Configuration Reference

Option	Type	Description / default
`po2xliff --version`	enum `1.1\|1.2\|2.0\|2.1`	XLIFF schema version to emit. Default `1.1`; set `2.1` for OASIS 2.1 unit/segment model.
`po2xliff -l / --language`	BCP 47 string	Target language written to `trgLang`. Required; converts `pt_BR` intent to `pt-BR` form.
`xliff2po -t / --template`	path	Original PO used to preserve references, comments, and entry order on reverse conversion. Strongly recommended.
`--filteraction`	enum `none\|warn\|exclude\|error`	How Translate Toolkit handles entries failing filters. Default `none`. Use `error` in CI.
`--threshold` (po2xliff)	int 0–100	Minimum fuzzy match score to carry a `<target>`. Default unset (carry all).
`xliffmerge --i18nFormat`	enum `xlf\|xlf2\|xmb`	Output flavour for Angular workspaces. Use `xlf2` for XLIFF 2.x merge semantics.
`xliffmerge --removeUnusedIds`	boolean	Drop units absent from the new extraction. Default `true`; set `false` to retain history.
`msgcat --no-wrap`	flag	Disable line wrapping so converted output diffs cleanly. No default; pass explicitly.

Framework Variants

Angular (xliffmerge / `@angular/localize`)

Angular extracts to XLIFF natively via ng extract-i18n --format=xlf2, so the bridge is usually XLIFF-to-PO for teams whose translators prefer gettext editors. Use xliffmerge to reconcile newly extracted units against existing translations, then convert the merged XLIFF to PO only at the editor boundary. Keep XLIFF as the source of truth in the repo; the round-trip integrity rules here apply to the PO export, not the canonical store. For the extraction and merge configuration, see the Angular Localization Module Setup guide.

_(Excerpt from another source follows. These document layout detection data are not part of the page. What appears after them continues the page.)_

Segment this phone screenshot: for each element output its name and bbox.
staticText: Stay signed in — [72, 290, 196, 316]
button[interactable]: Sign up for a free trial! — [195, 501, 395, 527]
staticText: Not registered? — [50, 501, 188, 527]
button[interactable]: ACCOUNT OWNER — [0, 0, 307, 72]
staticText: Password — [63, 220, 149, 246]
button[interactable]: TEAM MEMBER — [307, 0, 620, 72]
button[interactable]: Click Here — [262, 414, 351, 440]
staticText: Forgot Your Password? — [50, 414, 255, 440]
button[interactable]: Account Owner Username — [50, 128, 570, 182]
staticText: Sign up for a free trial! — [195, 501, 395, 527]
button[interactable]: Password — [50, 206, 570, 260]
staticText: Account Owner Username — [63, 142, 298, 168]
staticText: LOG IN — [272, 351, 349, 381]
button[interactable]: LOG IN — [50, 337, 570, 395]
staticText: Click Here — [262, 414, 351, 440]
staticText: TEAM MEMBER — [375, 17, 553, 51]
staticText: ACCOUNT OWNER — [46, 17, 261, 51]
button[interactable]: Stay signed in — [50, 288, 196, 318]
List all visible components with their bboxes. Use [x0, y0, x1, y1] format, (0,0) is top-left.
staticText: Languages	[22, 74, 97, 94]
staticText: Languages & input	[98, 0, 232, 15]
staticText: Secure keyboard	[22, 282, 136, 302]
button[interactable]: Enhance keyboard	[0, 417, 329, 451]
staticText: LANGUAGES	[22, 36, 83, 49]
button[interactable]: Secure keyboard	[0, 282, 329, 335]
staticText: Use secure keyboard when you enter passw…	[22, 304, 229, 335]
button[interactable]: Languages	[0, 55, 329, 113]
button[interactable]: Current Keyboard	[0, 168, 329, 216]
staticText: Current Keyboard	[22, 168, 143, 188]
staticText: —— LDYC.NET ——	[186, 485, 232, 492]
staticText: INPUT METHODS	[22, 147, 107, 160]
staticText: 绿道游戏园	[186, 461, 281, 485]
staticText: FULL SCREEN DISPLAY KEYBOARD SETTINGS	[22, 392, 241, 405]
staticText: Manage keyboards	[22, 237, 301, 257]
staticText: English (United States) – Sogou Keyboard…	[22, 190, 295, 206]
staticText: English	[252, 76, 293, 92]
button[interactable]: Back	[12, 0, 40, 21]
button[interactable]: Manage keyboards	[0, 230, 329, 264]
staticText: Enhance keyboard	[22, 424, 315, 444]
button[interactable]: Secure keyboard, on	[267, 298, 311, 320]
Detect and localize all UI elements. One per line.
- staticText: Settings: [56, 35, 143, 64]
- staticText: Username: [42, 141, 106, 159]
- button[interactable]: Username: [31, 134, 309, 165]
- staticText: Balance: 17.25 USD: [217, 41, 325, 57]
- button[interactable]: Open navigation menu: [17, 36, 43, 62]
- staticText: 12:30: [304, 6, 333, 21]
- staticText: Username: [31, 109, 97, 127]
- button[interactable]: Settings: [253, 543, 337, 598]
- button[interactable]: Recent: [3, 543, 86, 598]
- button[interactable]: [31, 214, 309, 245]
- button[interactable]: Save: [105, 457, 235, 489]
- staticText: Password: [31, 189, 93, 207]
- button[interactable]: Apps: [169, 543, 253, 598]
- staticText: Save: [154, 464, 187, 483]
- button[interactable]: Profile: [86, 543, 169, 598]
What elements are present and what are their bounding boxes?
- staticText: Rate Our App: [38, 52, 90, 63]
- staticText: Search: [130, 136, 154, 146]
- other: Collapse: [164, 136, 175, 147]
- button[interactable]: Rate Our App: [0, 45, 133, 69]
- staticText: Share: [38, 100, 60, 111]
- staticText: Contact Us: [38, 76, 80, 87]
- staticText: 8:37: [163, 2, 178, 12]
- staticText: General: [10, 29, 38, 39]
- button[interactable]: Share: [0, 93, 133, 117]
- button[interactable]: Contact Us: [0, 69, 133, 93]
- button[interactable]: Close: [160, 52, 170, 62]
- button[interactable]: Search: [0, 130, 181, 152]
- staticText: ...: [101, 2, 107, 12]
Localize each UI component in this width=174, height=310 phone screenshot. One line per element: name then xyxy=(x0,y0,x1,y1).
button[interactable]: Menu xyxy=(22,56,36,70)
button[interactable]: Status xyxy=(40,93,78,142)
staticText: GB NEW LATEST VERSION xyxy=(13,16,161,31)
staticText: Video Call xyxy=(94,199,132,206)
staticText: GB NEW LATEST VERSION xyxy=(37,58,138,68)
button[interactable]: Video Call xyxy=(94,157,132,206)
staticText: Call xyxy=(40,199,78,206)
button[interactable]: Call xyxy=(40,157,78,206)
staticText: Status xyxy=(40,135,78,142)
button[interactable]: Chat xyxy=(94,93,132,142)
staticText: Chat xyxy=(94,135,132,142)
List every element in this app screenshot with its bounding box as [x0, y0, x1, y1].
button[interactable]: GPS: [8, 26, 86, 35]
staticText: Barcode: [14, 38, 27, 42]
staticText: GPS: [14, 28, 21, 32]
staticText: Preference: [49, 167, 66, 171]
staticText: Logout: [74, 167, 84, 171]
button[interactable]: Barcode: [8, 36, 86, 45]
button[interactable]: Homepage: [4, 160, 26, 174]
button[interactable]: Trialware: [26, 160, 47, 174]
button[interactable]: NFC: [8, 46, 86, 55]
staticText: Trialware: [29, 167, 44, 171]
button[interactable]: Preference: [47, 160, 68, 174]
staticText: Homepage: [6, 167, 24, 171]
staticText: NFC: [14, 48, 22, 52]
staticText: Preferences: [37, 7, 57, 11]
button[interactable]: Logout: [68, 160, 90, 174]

ng extract-i18n --format=xlf2 --output-path=src/locale
npx xliffmerge --profile xliffmerge.json en pt-BR

React / Next.js (formatjs, react-intl)

formatjs tooling speaks JSON and XLIFF, not PO directly. Bridge by exporting compiled messages to XLIFF, converting to PO with xliff2po for gettext-based reviewers, then converting back. Because formatjs message IDs are content-hashed, set the XLIFF <unit id> from the message id and never regenerate it, or the round trip will orphan every translation.

formatjs extract 'src/**/*.tsx' --out-file build/en.json
# bridge JSON -> XLIFF -> PO via a thin Translate Toolkit step

Vue / Nuxt (vue-i18n)

vue-i18n stores messages as JSON or YAML. Treat PO/XLIFF bridging as an import/export boundary at the TMS edge: convert JSON to PO with json2po, run the PO-to-XLIFF leg for the TMS, and reverse on the way back. Keep the JSON canonical so application code never reads PO at runtime.

Node.js backend (gettext-native services)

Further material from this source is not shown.